Practical parameter identifiability in ODE-based epidemiological models is a known issue, yet one that merits further study. It is essentially ubiquitous due to noise and errors in real data. In this study, to avoid uncertainty stemming from data of unknown quality, simulated data with added noise are used to investigate practical identifiability in two distinct epidemiological models. Particular emphasis is placed on the role of initial conditions, which are assumed unknown, except those that are directly measured. Instead of just focusing on one method of estimation, we use and compare results from various broadly used methods, including maximum likelihood and Markov Chain Monte Carlo (MCMC) estimation. Among other findings, our analysis revealed that the MCMC estimator is overall more robust than the point estimators considered. Its estimates and predictions are improved when the initial conditions of certain compartments are fixed so that the model becomes globally identifiable. For the point estimators, whether fixing or fitting the that are not directly measured improves parameter estimates is model-dependent. Specifically, in the standard SEIR model, fixing the initial condition for the susceptible population S(0) improved parameter estimates, while this was not true when fixing the initial condition of the asymptomatic population in a more involved model. Our study corroborates the change in quality of parameter estimates upon usage of pre-peak or post-peak time-series under consideration. Finally, our examples suggest that in the presence of significantly noisy data, the value of structural identifiability is moot.

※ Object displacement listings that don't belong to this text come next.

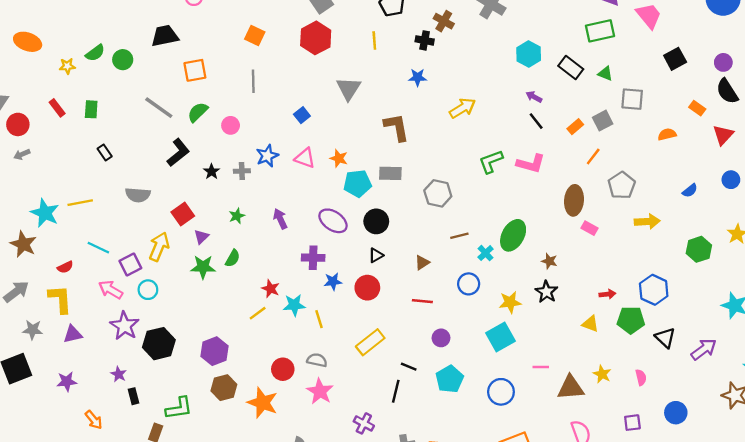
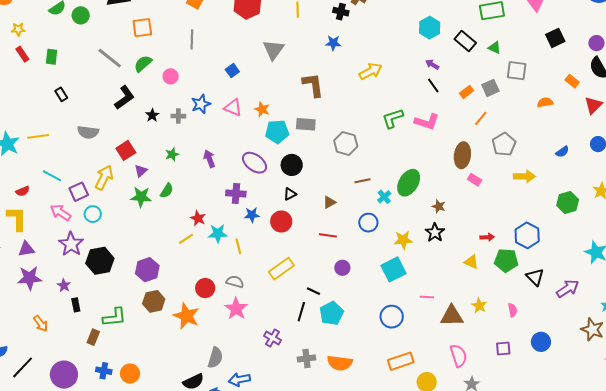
yellow star: (67, 66) -> (18, 29), moved
cyan pentagon: (450, 379) -> (331, 313), moved
purple star: (67, 381) -> (30, 278), moved, size x1.4

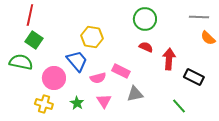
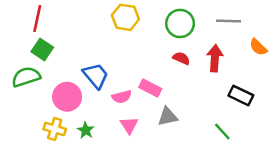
gray line: (199, 17) -> (228, 21), moved
yellow hexagon: (92, 37) -> (125, 17), moved
red arrow: (169, 59) -> (215, 58), moved
green semicircle: (21, 62) -> (26, 77), turned -30
green star: (77, 103) -> (86, 130), moved

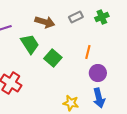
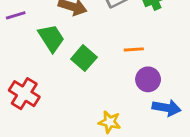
orange line: (88, 52) -> (134, 49), turned 72
blue arrow: (99, 98) -> (167, 108), moved, turned -66

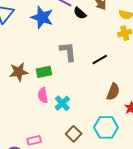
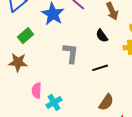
black semicircle: (80, 13) -> (102, 36), moved
green rectangle: (44, 72) -> (25, 36), moved, turned -42

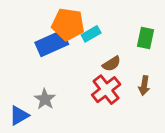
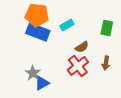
orange pentagon: (68, 24) -> (37, 15), moved
blue rectangle: (52, 43) -> (38, 32), turned 45
blue triangle: (19, 115) -> (42, 83), moved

翻译：基于ODE的流行病学模型中的实用参数可辨识性是一个已知但值得深入研究的问题。由于真实数据存在噪声和误差，该问题本质上普遍存在。本研究为避免来源不明的数据质量带来的不确定性，采用添加噪声的模拟数据来考察两种不同流行病学模型中的实用可辨识性。研究特别关注初始条件的作用——除直接测量的初始条件外，其余均假设为未知。我们并未局限于单一估计方法，而是使用并比较了多种广泛应用的估计方法（包括最大似然估计和马尔可夫链蒙特卡洛估计）的结果。研究发现，MCMC估计器总体上比所考察的点估计器更具鲁棒性。当固定特定仓室的初始条件使模型达到全局可辨识时，其估计和预测效果得到改善。对于点估计器而言，固定还是拟合未直接测量的初始条件能否改善参数估计，取决于具体模型：在标准SEIR模型中，固定易感人群S(0)的初始条件可改善参数估计；而在更复杂的模型中，固定无症状人群的初始条件则无此效果。本研究证实了使用疫情峰值前或峰值后时间序列数据对参数估计质量的影响。最后，我们的算例表明，当数据存在显著噪声时，结构可辨识性的价值将失去意义。